:: Problem requirements ::
Transcribe the listing below only from the line with "A great example of in media res: The Odyssey" up to and including the line with "your life story".
──────── Provided entries
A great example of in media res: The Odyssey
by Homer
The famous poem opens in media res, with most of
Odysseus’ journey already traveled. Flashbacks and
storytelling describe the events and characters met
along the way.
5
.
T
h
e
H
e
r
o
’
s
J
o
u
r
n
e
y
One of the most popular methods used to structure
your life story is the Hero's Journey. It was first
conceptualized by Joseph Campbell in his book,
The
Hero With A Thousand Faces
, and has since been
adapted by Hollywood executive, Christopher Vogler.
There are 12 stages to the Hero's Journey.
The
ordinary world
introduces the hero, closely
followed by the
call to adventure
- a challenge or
────────────────
──────── Provided entries
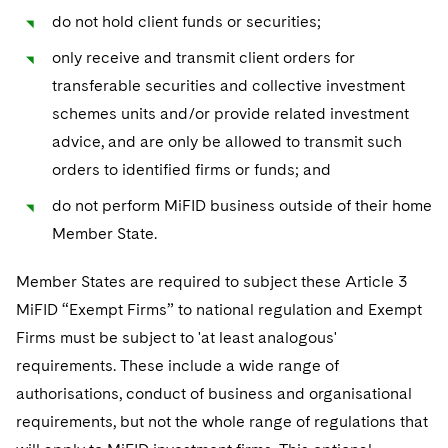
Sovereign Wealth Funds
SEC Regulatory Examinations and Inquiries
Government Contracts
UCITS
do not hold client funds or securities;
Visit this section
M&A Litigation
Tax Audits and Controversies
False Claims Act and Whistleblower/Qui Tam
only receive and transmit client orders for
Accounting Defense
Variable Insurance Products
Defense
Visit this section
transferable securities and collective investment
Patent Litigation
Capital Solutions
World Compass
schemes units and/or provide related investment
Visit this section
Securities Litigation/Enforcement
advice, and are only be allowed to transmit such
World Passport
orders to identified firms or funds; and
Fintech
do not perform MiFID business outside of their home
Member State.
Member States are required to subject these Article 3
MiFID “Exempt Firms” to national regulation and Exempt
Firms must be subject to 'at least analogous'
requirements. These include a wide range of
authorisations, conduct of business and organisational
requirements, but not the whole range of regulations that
────────────────
:: Task solution ::
A great example of in media res: The Odyssey
by Homer
The famous poem opens in media res, with most of
Odysseus’ journey already traveled. Flashbacks and
storytelling describe the events and characters met
along the way.
5
.
T
h
e
H
e
r
o
’
s
J
o
u
r
n
e
y
One of the most popular methods used to structure
your life story is the Hero's Journey. It was first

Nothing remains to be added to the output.